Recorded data
- Opening Delimiter -
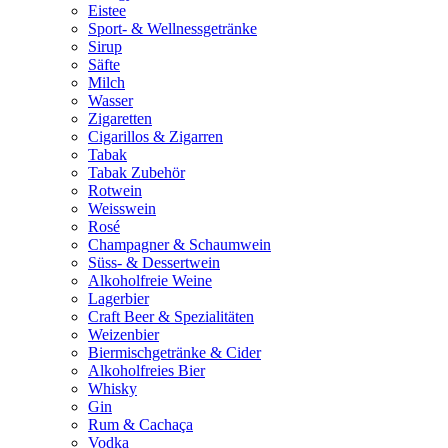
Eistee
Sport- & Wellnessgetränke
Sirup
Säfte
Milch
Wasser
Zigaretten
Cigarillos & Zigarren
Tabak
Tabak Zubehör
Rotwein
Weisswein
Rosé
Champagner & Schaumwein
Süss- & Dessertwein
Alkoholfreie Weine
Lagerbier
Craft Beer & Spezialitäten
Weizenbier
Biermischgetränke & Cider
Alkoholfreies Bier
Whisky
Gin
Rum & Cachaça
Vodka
- Closing Delimiter -
- Opening Delimiter -
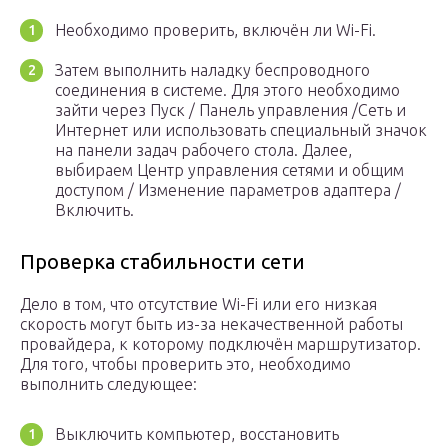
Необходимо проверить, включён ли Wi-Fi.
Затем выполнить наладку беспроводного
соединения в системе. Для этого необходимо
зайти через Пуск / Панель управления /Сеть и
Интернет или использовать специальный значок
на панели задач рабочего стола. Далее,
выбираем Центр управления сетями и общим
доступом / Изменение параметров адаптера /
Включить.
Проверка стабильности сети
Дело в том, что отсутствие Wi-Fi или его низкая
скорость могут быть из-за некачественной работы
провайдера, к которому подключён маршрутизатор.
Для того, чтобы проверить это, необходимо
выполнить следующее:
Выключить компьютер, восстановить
- Closing Delimiter -
WORK REQUIRED: Filter the records for lines containing the word "проверить" and copy each one.

EXERCISE ANSWER:
Необходимо проверить, включён ли Wi-Fi.
Для того, чтобы проверить это, необходимо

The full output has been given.